Epstein-Barr virus infection of HIV-seropositive individuals is transiently suppressed by high-dose acyclovir treatment

Abstract

Objective To assess whether oral acyclovir can eliminate persistent Epstein-Barr virus (EBV) infection and thereby prevent EBV-associated lymphoma development in HIV-seropositive homosexual men. Method Persistent EBV infection was examined in a group of 21 HIV-seropositive homosexual men before, during and after treatment with oral acyclovir at a dose of 800 mg every 6h (10 individuals) or with a placebo (11 individuals). Results In 13 individuals, EBV was isolated from the oropharynx before and after treatment (seven cases from the acyclovir-treated group and six from the placebo-treated group).

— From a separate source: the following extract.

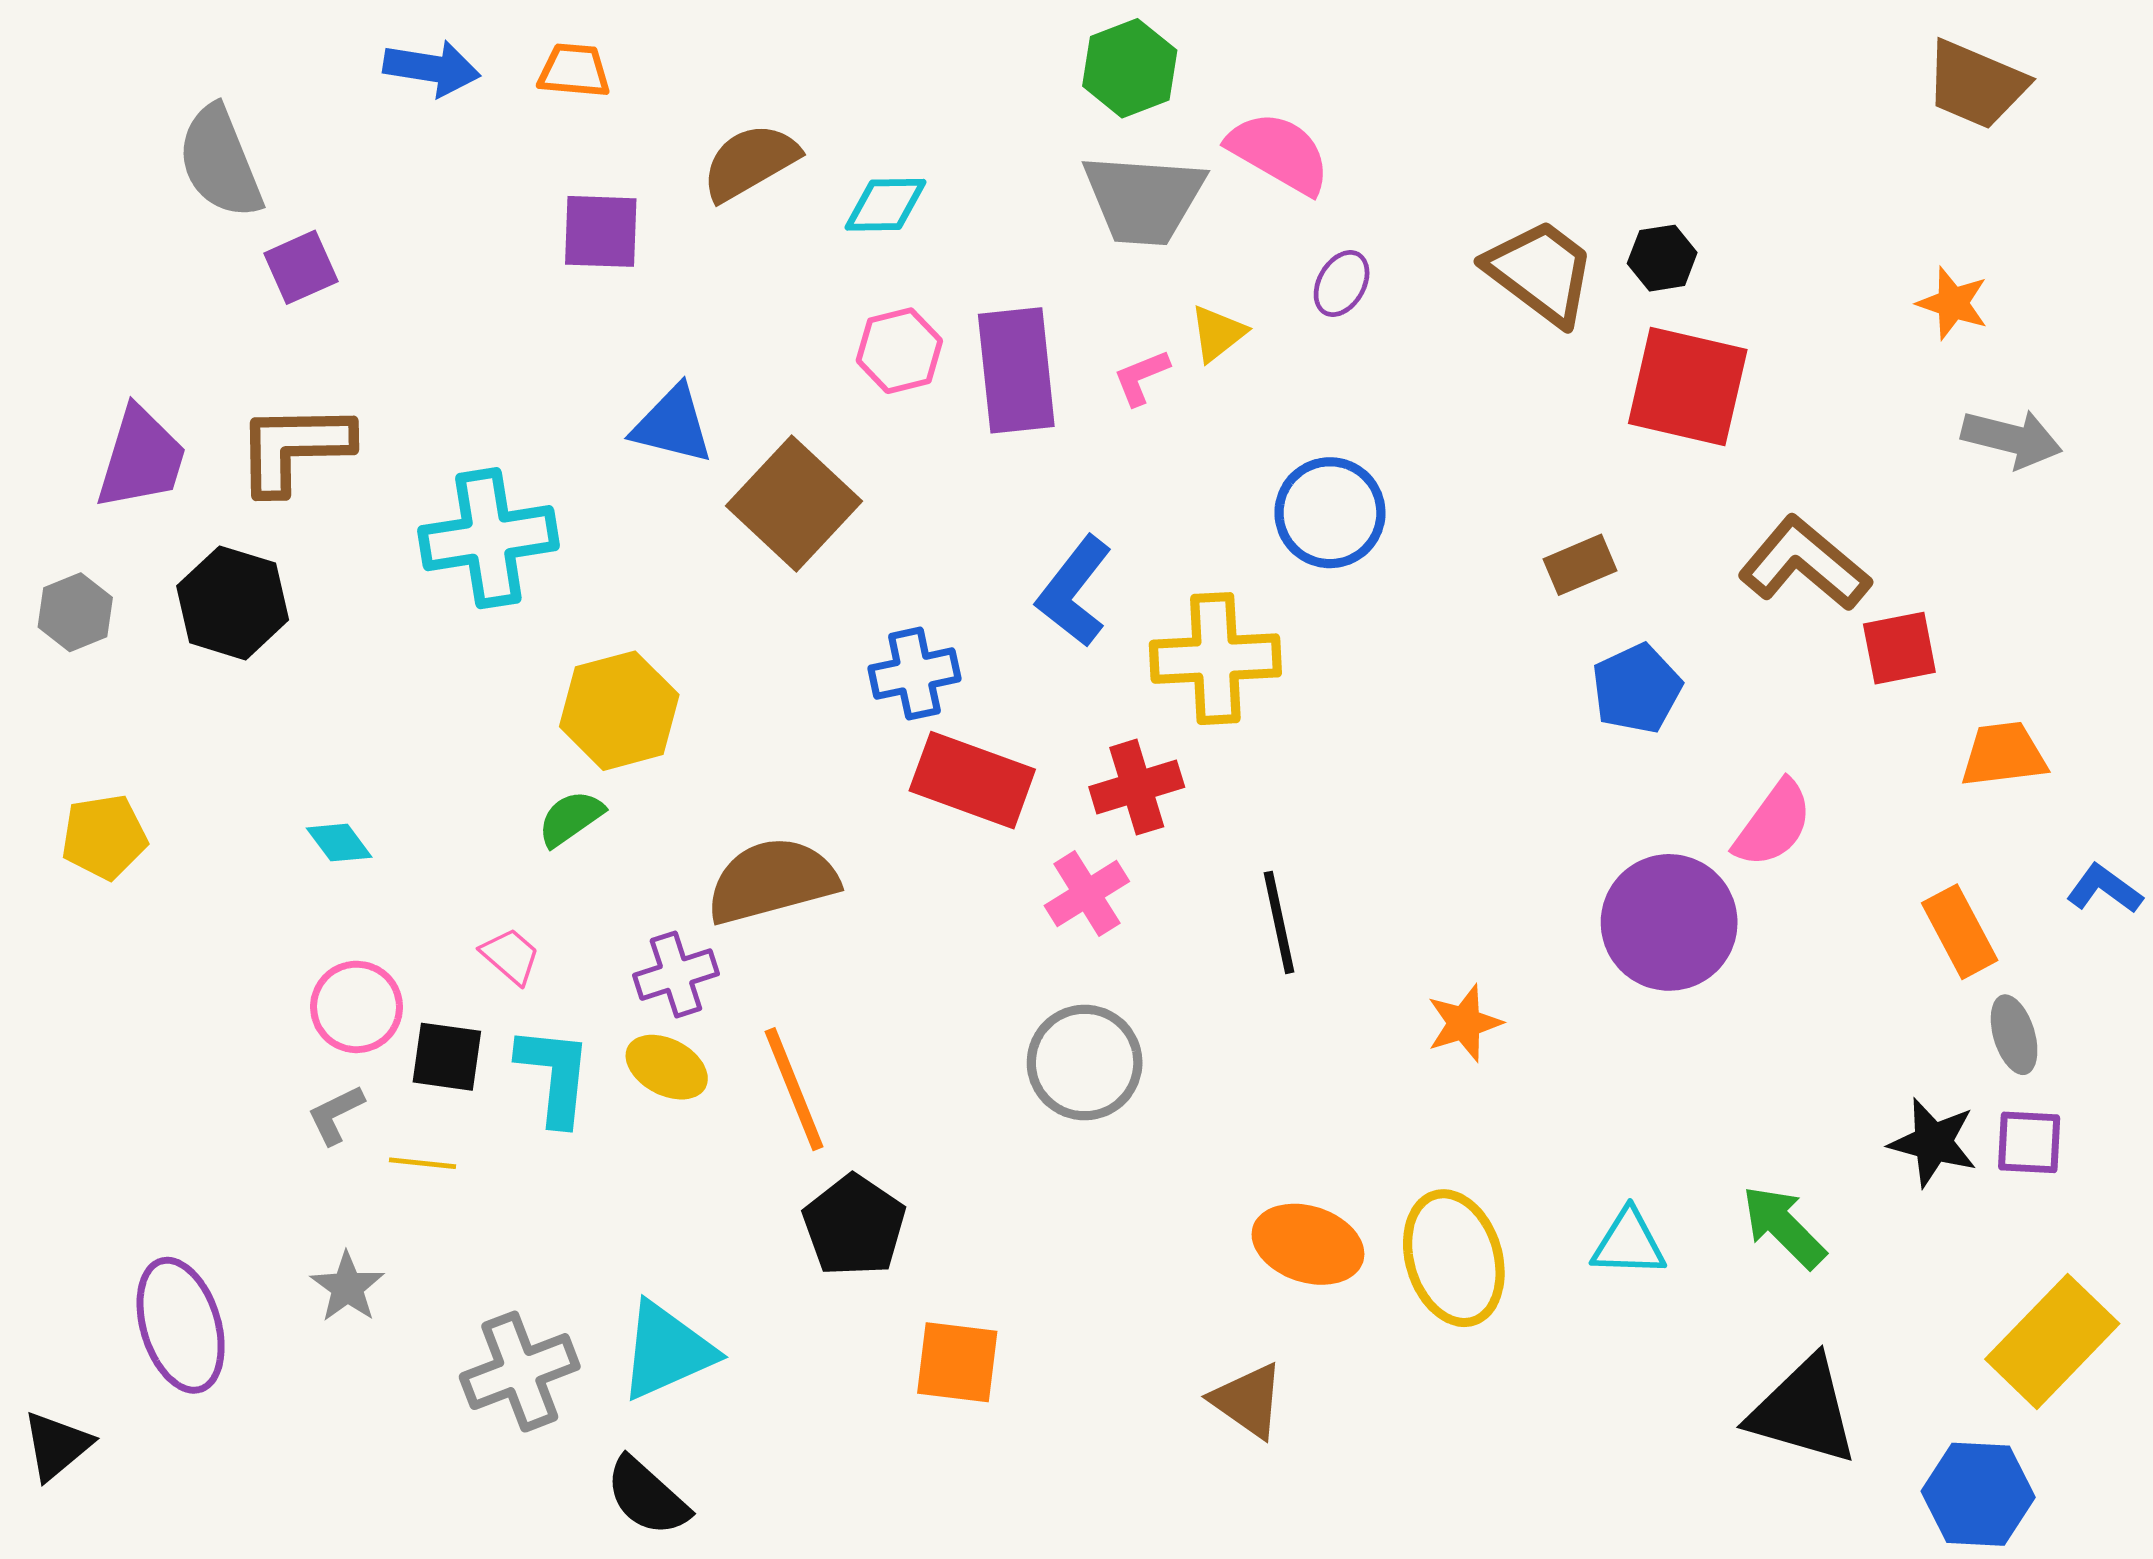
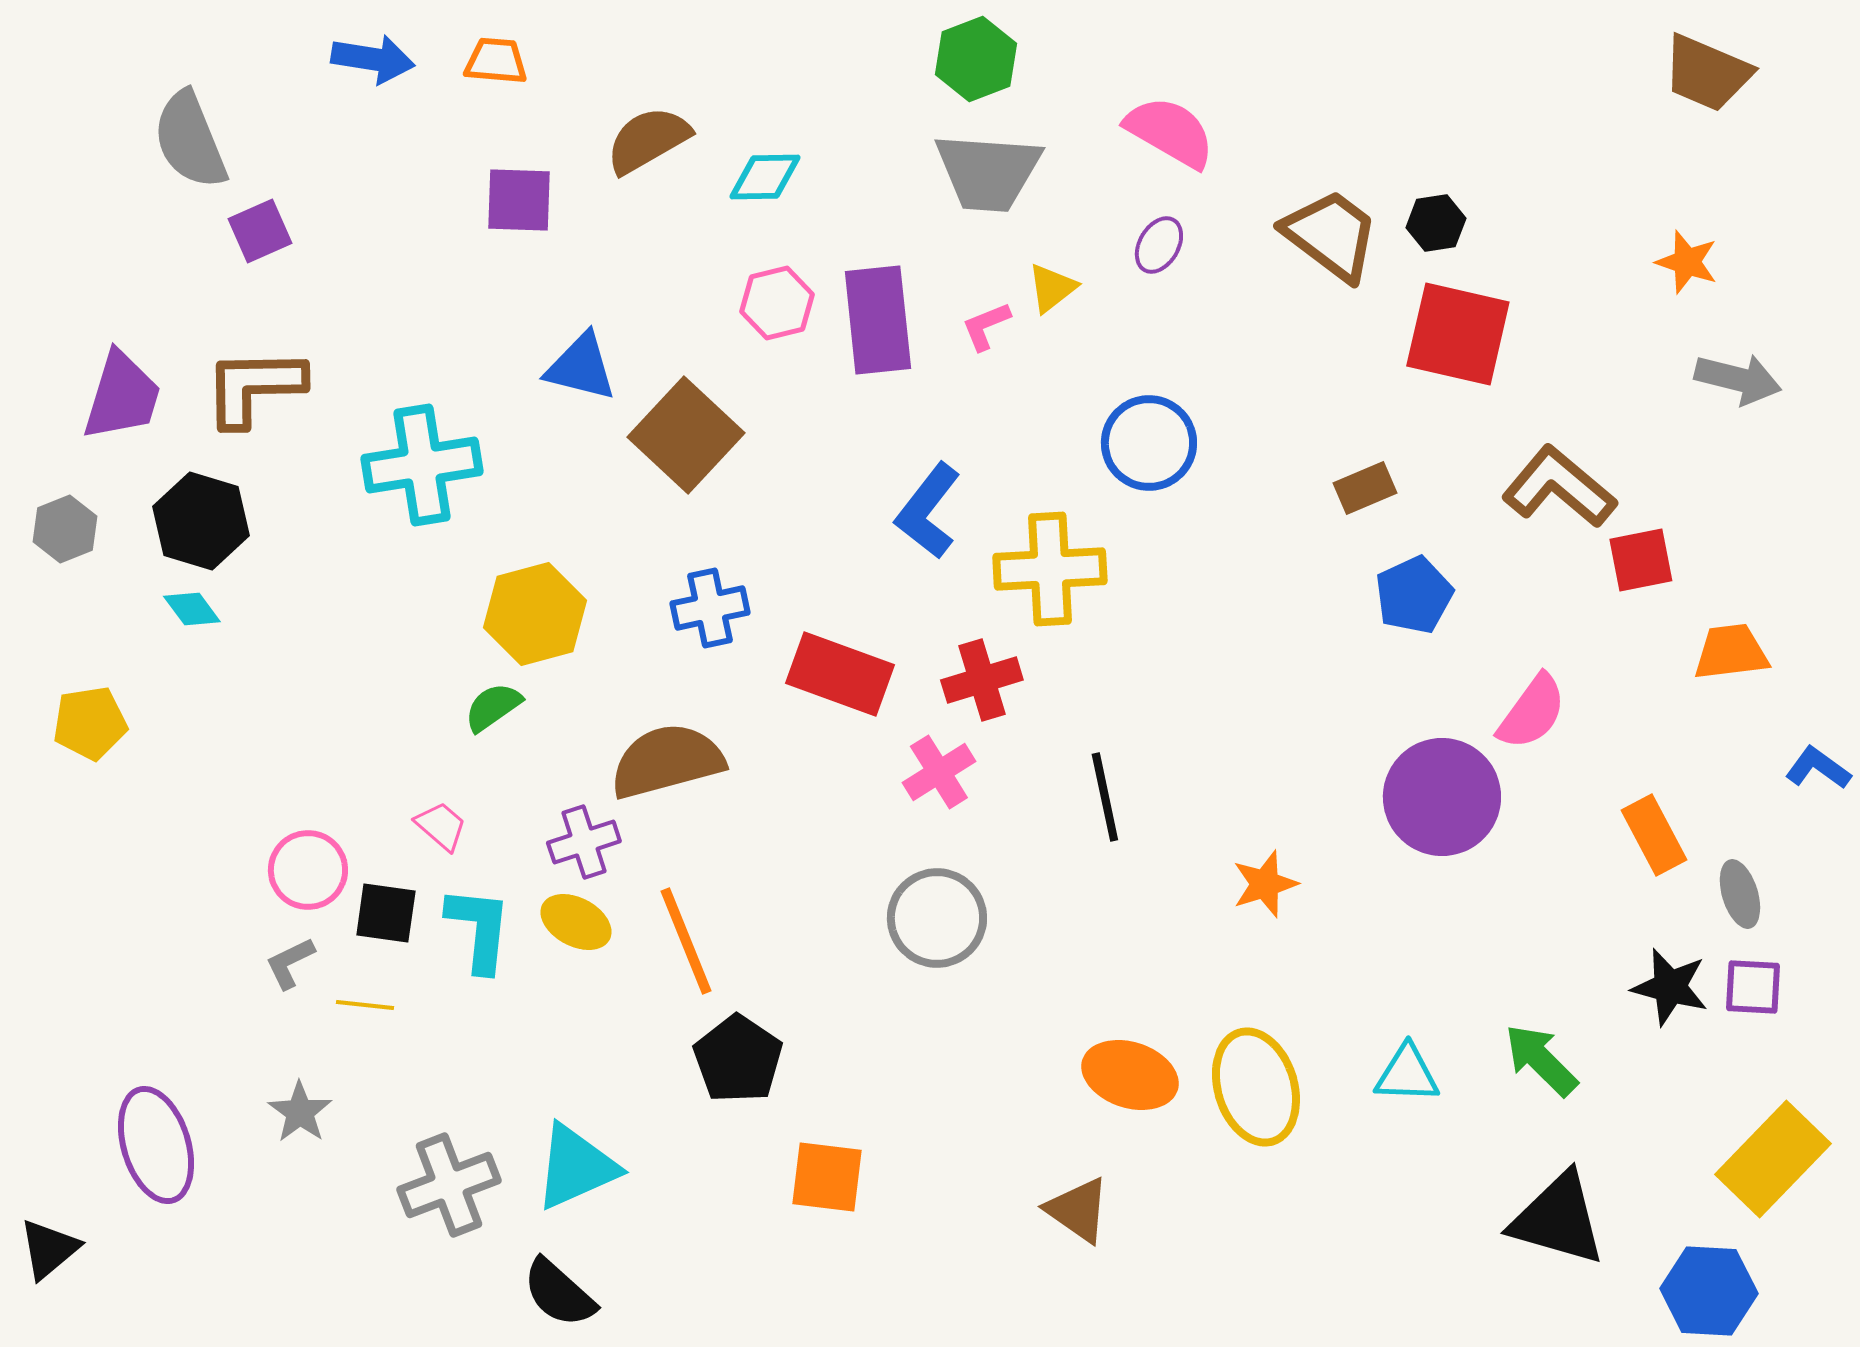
pink semicircle: (1279, 153) -> (1170, 132), moved
blue cross: (914, 674) -> (710, 608), moved
cyan diamond: (339, 843) -> (192, 609), moved
orange rectangle: (1960, 932) -> (1654, 835), moved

A significant reduction in virus isolation occurred during treatment in the acyclovir-treated group, but not in the placebo-treated group. In seven cases in whom EBV shedding was detected before and after treatment, the EBV strain isolated was identical throughout the study, even when acyclovir had abolished detectable shedding for the duration of the treatment. In two other cases more than one strain was detected. On examination of the EBV type present, 89% of a group of 18 patients consistently shed type A virus, 5.5% type B virus and 5.5% showed evidence of co-infection with both virus types. This compares with figures of 100, 0 and 0%, respectively, in a control group of HIV-seronegative individuals. Conclusions High-dose acyclovir therapy does not eliminate persistent EBV infection from the oropharynx of healthy HIV-seropositive individuals and therefore would not necessarily prevent lymphoma development. Our results suggest that infection by type B EBV, and co-infections of both A and B type, are more common in HIV-seropositives than HIV-seronegatives.